## Part 1.1 - Database Management

This first section is for setup and importing data into a new database.

In [2]:
import pandas as pd
import sqlite3

In [3]:
df = pd.read_csv('CarSharing.csv')
df.head()

Unnamed: 0,id,timestamp,season,holiday,workingday,weather,temp,temp_feel,humidity,windspeed,demand
0,1,2017-01-01 00:00:00,spring,No,No,Clear or partly cloudy,9.84,14.395,81.0,0.0,2.772589
1,2,2017-01-01 01:00:00,spring,No,No,Clear or partly cloudy,9.02,13.635,80.0,0.0,3.688879
2,3,2017-01-01 02:00:00,spring,No,No,Clear or partly cloudy,9.02,13.635,80.0,0.0,3.465736
3,4,2017-01-01 03:00:00,spring,No,No,Clear or partly cloudy,9.84,14.395,75.0,0.0,2.564949
4,5,2017-01-01 04:00:00,spring,No,No,Clear or partly cloudy,9.84,14.395,75.0,0.0,0.0


In [3]:
conn = sqlite3.connect('CarSharing.db', isolation_level = None)
cur = conn.cursor()

Importing the Carsharing dataframe into a SQLite database.

In [5]:
df.to_sql('CarSharing', conn, if_exists = 'append', index = False)

8708

In [None]:
#Creating the backup table.

cur.execute("""
CREATE TABLE CarSharingBackup AS
SELECT * FROM CarSharing;
""")

Organizing the temperature data by creating a category column that contains a certain string variable depending on the value of the temperature column.

In [4]:
cur.execute("""
ALTER TABLE CarSharing
ADD COLUMN temp_category;
""")

cur.execute("""
UPDATE CarSharing
SET temp_category = CASE
    WHEN temp_feel < 10 THEN 'Cold'
    WHEN temp_feel > 25 THEN 'Hot'
    ELSE 'Mild'
END;
""")

<sqlite3.Cursor at 0x1f7c9c5e810>

Now we can move the temperature data to another table and remove these columns from the main table, for the sake of organisation.


In [None]:
cur.execute("""
CREATE TABLE temperature AS
SELECT temp, temp_feel, temp_category
FROM CarSharing;
""")

To remove the temperature columns from the CarSharing table, I'll temporarily create a new table without these columns and drop the original table.

In [5]:
cur.execute("""
CREATE TABLE NewCarSharing AS
SELECT id, timestamp, season, holiday, workingday, weather, humidity, windspeed, demand, temp_category
FROM CarSharing;
""")

<sqlite3.Cursor at 0x1f7c9c5e810>

In [6]:
cur.execute("""
DROP TABLE CarSharing;
""")

<sqlite3.Cursor at 0x1f7c9c5e810>

I'll find the distinct values of 'Weather' in the main table and assign each one an integer code. These codes will be a foreign key to the new 'temperature' table to correspond to the distinct string values.

In [None]:
cur.execute("""
ALTER TABLE NewCarSharing
ADD COLUMN weather_code
""")

cur.execute("""
SELECT DISTINCT weather
FROM NewCarSharing;
""")

cur.execute("""
UPDATE NewCarSharing
SET weather_code = CASE
    WHEN weather = 'Clear or partly cloudy' THEN '1'
    WHEN weather = 'Mist' THEN '2'
    WHEN weather = 'Light snow or rain' THEN '3'
    ELSE '4'
END;
""")

The weather and weather_code features will be moved to a new 'weather' table.

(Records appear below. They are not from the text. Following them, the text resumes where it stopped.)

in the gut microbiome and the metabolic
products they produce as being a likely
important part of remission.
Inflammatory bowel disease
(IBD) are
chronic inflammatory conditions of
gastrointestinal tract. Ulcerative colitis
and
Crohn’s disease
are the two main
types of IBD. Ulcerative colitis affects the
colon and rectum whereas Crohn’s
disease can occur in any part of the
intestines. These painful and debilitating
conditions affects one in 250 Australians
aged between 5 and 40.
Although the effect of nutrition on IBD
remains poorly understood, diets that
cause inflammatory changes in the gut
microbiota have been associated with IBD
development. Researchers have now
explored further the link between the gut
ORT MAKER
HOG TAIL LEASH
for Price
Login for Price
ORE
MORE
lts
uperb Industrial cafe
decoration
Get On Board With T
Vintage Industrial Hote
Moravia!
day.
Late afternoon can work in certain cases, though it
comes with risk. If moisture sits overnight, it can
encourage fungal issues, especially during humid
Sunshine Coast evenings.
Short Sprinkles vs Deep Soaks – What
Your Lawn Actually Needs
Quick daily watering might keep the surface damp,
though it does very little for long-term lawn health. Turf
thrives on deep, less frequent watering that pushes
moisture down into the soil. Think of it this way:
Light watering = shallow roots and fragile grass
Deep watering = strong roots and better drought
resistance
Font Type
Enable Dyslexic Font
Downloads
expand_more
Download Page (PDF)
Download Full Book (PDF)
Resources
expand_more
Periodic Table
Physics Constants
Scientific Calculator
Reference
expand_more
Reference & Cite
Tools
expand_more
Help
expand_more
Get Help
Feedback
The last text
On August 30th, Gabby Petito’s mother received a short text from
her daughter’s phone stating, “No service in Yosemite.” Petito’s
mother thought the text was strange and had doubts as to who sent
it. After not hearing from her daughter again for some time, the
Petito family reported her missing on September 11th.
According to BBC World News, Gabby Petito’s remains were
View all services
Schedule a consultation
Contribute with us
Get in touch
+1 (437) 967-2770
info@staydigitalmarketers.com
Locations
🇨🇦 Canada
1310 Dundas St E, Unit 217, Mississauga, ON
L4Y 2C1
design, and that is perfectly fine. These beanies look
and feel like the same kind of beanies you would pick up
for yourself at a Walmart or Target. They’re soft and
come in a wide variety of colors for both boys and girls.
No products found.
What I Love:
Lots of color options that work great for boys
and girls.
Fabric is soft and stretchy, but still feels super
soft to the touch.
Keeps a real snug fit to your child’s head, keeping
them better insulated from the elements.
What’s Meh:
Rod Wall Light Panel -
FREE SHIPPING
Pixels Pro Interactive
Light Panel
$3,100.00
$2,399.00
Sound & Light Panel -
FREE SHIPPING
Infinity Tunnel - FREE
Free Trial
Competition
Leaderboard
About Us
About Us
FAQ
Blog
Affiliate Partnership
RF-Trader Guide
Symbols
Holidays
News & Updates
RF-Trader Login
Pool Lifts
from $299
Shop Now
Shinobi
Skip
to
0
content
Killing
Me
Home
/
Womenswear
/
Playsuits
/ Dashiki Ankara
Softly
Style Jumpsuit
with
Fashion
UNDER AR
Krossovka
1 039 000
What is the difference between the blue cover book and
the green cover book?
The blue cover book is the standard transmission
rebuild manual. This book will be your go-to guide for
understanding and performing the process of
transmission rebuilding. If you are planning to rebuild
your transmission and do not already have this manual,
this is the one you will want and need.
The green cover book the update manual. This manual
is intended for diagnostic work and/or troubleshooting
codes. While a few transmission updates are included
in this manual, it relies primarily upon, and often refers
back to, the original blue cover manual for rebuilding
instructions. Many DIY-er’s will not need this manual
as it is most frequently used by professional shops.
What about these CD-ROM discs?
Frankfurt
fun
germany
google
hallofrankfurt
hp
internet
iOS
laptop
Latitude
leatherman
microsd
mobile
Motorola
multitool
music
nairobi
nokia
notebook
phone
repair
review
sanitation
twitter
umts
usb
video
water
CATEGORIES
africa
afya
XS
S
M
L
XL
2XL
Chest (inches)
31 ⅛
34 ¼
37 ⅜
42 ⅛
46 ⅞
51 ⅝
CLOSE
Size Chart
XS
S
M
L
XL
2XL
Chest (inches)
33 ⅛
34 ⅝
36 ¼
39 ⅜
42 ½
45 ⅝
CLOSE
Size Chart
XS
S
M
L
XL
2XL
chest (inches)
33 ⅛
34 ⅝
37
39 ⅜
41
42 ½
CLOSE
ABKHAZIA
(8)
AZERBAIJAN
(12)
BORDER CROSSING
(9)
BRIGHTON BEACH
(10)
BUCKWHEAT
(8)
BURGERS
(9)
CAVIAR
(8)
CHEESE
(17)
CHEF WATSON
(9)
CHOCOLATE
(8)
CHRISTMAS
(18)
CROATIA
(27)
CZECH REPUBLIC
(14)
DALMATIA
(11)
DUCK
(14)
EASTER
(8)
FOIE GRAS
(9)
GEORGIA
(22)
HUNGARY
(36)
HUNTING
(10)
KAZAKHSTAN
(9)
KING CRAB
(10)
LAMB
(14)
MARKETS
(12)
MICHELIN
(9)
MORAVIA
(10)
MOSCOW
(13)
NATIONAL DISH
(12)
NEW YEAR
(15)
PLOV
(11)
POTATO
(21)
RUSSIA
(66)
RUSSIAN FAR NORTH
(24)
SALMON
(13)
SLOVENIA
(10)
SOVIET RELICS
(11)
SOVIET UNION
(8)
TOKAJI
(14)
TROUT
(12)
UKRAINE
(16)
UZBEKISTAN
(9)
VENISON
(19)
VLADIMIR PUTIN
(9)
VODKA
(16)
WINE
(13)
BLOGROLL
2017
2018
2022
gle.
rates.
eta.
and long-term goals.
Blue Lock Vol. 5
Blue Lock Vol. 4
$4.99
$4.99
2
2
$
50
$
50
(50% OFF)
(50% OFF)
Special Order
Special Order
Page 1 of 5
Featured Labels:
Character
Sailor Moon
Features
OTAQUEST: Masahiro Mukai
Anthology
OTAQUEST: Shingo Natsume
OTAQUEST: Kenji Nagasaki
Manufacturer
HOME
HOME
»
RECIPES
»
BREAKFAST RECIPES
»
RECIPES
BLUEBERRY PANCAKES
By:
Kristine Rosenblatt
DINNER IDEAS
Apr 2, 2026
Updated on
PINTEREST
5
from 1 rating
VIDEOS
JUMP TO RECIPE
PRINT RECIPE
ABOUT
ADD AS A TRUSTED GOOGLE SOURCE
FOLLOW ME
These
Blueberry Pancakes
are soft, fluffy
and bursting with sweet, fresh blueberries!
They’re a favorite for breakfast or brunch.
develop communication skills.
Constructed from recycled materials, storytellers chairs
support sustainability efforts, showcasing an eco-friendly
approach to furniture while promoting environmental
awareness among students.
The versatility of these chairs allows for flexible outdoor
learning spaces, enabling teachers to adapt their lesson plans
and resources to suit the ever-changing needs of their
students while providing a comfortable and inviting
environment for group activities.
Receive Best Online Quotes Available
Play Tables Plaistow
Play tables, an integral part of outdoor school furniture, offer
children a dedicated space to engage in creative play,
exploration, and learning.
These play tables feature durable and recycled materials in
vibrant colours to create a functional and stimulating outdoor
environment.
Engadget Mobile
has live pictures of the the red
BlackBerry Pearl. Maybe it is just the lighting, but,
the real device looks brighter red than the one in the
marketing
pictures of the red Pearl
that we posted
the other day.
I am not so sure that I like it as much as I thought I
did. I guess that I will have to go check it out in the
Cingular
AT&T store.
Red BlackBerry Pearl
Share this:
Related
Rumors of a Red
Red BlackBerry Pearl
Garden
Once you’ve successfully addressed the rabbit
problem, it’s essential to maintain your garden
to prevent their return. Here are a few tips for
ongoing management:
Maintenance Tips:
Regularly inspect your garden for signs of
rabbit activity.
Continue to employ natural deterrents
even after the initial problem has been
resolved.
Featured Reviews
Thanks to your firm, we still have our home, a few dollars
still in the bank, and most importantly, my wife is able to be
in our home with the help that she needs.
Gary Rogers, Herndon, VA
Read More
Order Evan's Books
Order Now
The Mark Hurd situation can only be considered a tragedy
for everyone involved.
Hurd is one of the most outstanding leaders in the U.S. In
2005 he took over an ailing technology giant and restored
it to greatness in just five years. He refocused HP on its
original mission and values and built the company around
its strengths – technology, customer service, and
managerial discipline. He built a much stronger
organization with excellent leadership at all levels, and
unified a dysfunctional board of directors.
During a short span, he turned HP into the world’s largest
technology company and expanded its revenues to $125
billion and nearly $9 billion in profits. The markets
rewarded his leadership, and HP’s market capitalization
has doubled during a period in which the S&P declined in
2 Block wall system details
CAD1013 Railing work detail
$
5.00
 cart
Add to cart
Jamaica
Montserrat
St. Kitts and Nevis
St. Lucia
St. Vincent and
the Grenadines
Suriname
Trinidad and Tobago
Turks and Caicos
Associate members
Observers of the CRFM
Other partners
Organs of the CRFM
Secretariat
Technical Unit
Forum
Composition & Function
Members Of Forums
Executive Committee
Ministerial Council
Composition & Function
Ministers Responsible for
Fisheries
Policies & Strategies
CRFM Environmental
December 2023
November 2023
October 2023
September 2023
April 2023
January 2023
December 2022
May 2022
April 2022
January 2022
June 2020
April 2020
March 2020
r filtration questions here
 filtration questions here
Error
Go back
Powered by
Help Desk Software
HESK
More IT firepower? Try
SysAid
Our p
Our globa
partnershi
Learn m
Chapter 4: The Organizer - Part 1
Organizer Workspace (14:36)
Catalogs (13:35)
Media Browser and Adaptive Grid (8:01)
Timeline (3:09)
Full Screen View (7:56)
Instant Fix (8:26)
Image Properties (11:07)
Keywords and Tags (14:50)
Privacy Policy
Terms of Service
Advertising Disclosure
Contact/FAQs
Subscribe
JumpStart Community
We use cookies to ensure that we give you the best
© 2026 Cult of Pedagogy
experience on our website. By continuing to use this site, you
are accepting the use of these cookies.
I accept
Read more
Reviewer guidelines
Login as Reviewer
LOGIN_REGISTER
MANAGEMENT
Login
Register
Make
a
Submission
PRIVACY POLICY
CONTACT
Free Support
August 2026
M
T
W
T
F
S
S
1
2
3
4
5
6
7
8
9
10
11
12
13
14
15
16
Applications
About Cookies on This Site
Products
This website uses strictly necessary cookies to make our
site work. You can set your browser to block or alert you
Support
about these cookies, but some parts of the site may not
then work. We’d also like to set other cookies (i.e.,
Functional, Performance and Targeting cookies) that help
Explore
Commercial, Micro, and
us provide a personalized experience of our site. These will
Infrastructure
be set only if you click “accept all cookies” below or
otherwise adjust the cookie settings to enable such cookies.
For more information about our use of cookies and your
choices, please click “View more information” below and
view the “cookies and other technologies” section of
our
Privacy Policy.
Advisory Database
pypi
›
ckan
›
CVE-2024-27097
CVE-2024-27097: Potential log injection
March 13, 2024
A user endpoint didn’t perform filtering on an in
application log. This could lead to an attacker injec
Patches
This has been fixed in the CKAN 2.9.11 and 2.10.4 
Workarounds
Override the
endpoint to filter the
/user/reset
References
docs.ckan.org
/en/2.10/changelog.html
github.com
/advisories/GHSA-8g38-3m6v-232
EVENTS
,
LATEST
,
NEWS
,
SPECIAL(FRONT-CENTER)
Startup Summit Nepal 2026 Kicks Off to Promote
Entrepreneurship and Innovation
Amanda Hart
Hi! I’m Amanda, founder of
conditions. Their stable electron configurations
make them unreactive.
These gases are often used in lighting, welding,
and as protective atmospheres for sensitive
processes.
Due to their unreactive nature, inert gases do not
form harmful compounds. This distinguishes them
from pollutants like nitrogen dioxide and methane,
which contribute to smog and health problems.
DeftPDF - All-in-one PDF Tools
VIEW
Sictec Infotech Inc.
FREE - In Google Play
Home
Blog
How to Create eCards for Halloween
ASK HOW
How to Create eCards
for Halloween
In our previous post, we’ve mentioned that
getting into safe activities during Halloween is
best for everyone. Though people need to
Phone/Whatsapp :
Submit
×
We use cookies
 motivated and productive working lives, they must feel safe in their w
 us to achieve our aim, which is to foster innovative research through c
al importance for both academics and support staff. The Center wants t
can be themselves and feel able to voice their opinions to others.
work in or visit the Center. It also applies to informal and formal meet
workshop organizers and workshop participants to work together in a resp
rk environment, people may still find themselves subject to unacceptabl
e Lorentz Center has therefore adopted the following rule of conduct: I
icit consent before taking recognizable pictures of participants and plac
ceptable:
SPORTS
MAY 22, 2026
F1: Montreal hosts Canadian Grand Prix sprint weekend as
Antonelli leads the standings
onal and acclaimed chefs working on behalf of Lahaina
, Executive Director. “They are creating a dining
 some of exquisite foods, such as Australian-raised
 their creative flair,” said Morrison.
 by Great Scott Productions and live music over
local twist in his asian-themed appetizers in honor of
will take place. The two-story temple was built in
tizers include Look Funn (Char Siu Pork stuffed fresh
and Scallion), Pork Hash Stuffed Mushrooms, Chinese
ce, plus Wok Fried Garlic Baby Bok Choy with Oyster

To remove the weather column, I'll now create the CarSharing table again by selecting every column except the weather column and add it to that table. I will then drop the temporary NewCarSharing table.

In [None]:
cur.execute("""
CREATE TABLE weather AS 
SELECT DISTINCT weather_code, weather
FROM NewCarSharing;
""")

In [None]:
cur.execute("""
CREATE TABLE CarSharing AS
SELECT id, timestamp, season, holiday, workingday, humidity, windspeed, demand, temp_category, weather_code
FROM NewCarSharing;
""")

cur.execute("""
DROP TABLE NewCarSharing;
""")

I'll now use strftime() to split the timestamp into hour, day and month columns. This will make the table easier to query when searching between certain dates.

In [None]:
cur.execute("""
CREATE TABLE time AS
SELECT timestamp, strftime('%H', timestamp) AS 'hour',
strftime('%d', timestamp) AS 'day',
strftime('%m', timestamp) AS 'month'
FROM CarSharing;
""")

With the database appropriately organised, we can use some example queries to find certain pieces of information between dates.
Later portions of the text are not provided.